Delaying the date at which children start school by one year has shown significant mental health benefits, a new study has found.
The study by Stanford’s Graduate School of Education titled, 'The Gift of Time? School Starting Age and Mental Health,' showed that children who were held back from starting kindergarten displayed a 73 percent reduction in inattentiveness and hyperactivity compared to children sent one year earlier.
Professor Thomas S. Dee who co-authored the report said, “we found that delaying kindergarten for one year reduced inattention and hyperactivity by 73 percent for an average child at age 11, and it virtually eliminated the probability that an average child at that age would have an ‘abnormal,’ or higher-than-normal rating for the inattentive-hyperactive behavioral measure.”
According to Inquisitr, attention Deficit Hyperactivity Disorder (ADHD) traits are determined by measuring a child’s hyperactivity and inattention. This reveals how well the child is capable of managing self-control or self-regulation.
Experts agree, a child who can sit for longer and concentrate on the task in hand will perform better in school.

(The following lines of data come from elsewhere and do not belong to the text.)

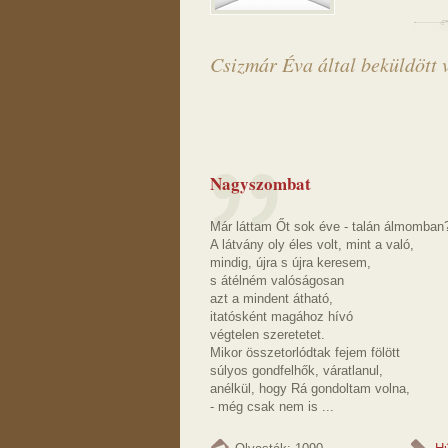
Csizmár Éva által beküldött 
Nagyszombat
Már láttam Őt sok éve - talán álmomban
A látvány oly éles volt, mint a való,
mindig, újra s újra keresem,
s átélném valóságosan
azt a mindent átható,
itatósként magához hívó
végtelen szeretetet.
Mikor összetorlódtak fejem fölött
súlyos gondfelhők, váratlanul,
anélkül, hogy Rá gondoltam volna,
- még csak nem is ...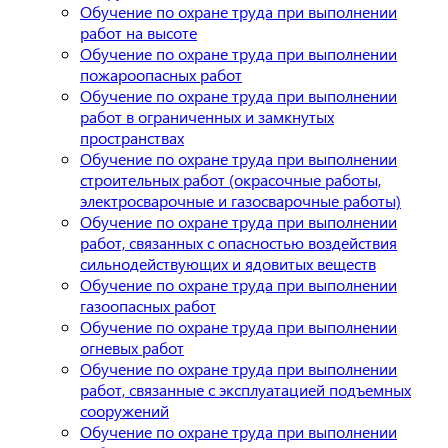
Обучение по охране труда при выполнении
работ на высоте
Обучение по охране труда при выполнении
пожароопасных работ
Обучение по охране труда при выполнении
работ в ограниченных и замкнутых
пространствах
Обучение по охране труда при выполнении
строительных работ (окрасочные работы,
электросварочные и газосварочные работы)
Обучение по охране труда при выполнении
работ, связанных с опасностью воздействия
сильнодействующих и ядовитых веществ
Обучение по охране труда при выполнении
газоопасных работ
Обучение по охране труда при выполнении
огневых работ
Обучение по охране труда при выполнении
работ, связанные с эксплуатацией подъемных
сооружений
Обучение по охране труда при выполнении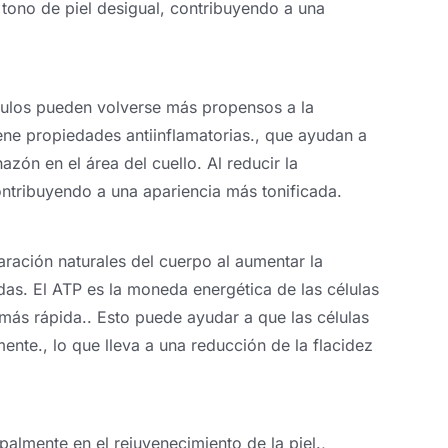
y tono de piel desigual, contribuyendo a una
culos pueden volverse más propensos a la
tiene propiedades antiinflamatorias., que ayudan a
hazón en el área del cuello. Al reducir la
ontribuyendo a una apariencia más tonificada.
aración naturales del cuerpo al aumentar la
ldas. El ATP es la moneda energética de las células
más rápida.. Esto puede ayudar a que las células
ente., lo que lleva a una reducción de la flacidez
ipalmente en el rejuvenecimiento de la piel.,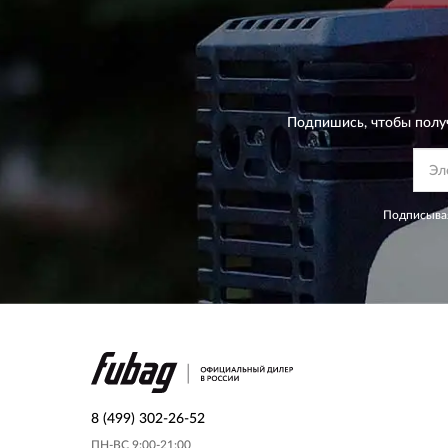
Подпишись, чтобы полу
Подписывая
8 (499) 302-26-52
ПН-ВС 9:00-21:00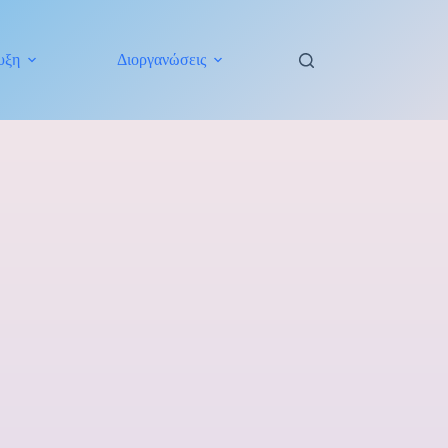
υξη
Διοργανώσεις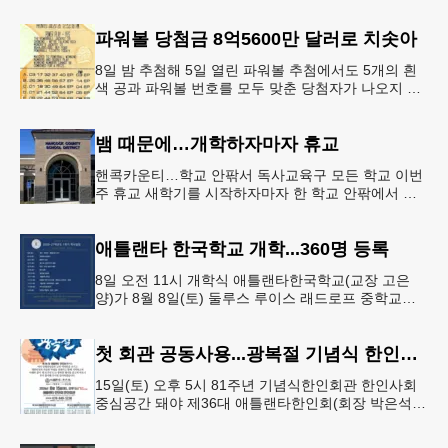
조지아텍(GT)에 지원하는 고등학교 12학년 학생들의
입시 부담이 한층 줄
파워볼 당첨금 8억5600만 달러로 치솟아
8일 밤 추첨해 5일 열린 파워볼 추첨에서도 5개의 흰
색 공과 파워볼 번호를 모두 맞춘 당첨자가 나오지 않
으면서 행운의 주인공은 다음 기회로 미뤄지게 됐다.
이에 따라 이번 주 토요
뱀 때문에…개학하자마자 휴교
핸콕카운티…학교 안팎서 독사교육구 모든 학교 이번
주 휴교 새학기를 시작하자마자 한 학교 안팎에서 잇
따라 뱀들이 출몰해 교육구 모든 학교가 휴교에 들어
가는 일이 벌어졌다.6일 WS
애틀랜타 한국학교 개학...360명 등록
8일 오전 11시 개학식 애틀랜타한국학교(교장 고은
양)가 8월 8일(토) 둘루스 루이스 래드로프 중학교에
서 26-27학년도 새 학기를 시작한다. 개학식은 당일
오전 11시 학교 카
첫 회관 공동사용...광복절 기념식 한인회관서
15일(토) 오후 5시 81주년 기념식한인회관 한인사회
중심공간 돼야 제36대 애틀랜타한인회(회장 박은석·
이사장 강신범)는 제81주년 광복절 기념식을 오는 15
일(토) 오후 5시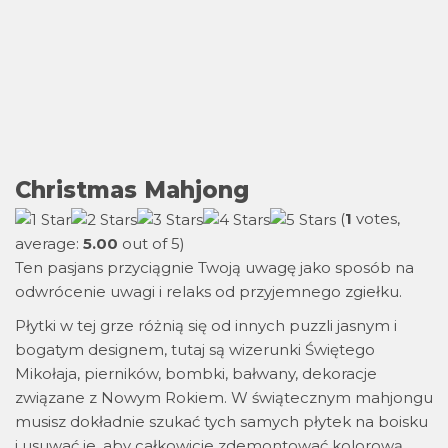
Christmas Mahjong
(
1
votes,
average:
5.00
out of 5)
Ten pasjans przyciągnie Twoją uwagę jako sposób na
odwrócenie uwagi i relaks od przyjemnego zgiełku.
Płytki w tej grze różnią się od innych puzzli jasnym i
bogatym designem, tutaj są wizerunki Świętego
Mikołaja, pierników, bombki, bałwany, dekoracje
związane z Nowym Rokiem. W świątecznym mahjongu
musisz dokładnie szukać tych samych płytek na boisku
i usuwać je, aby całkowicie zdemontować kolorową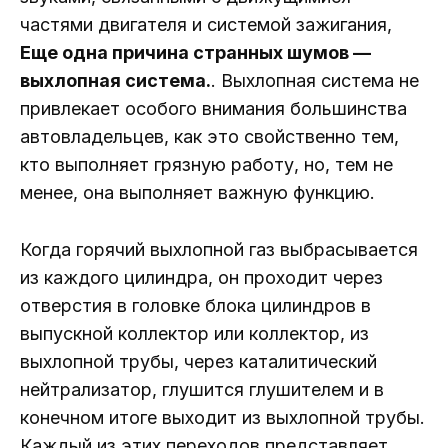
частями двигателя и системой зажигания,
Еще одна причина странных шумов —
выхлопная система.
. Выхлопная система не
привлекает особого внимания большинства
автовладельцев, как это свойственно тем,
кто выполняет грязную работу, но, тем не
менее, она выполняет важную функцию.
Когда горячий выхлопной газ выбрасывается
из каждого цилиндра, он проходит через
отверстия в головке блока цилиндров в
выпускной коллектор или коллектор, из
выхлопной трубы, через каталитический
нейтрализатор, глушится глушителем и в
конечном итоге выходит из выхлопной трубы.
Каждый из этих переходов представляет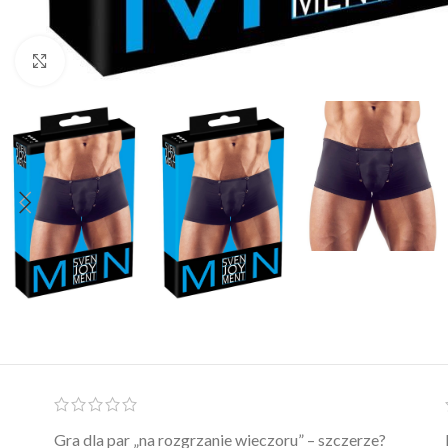
Click to enlarge
Ten żel intymny to był strzał w 10 – nie tylko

“This is some of the most convincing evidence we’ve seen to support what parents and policymakers have already been doing – choosing to delay kindergarten entry,” said Professor Thomas S. Dee.
The study notes that in the US many parents are already choosing to delay their child’s start date in Kindergarten in the hope that it will give their child a ‘leg-up’ emotionally, physically and mentally.
“It’s not just a question of when do you start kindergarten, but what do you do in those kindergarten classes? If you make kindergarten the new first grade, then parents may sensibly decide to delay entry. If kindergarten is not the new first grade, then parents may not delay children’s entries as much,” said Dee.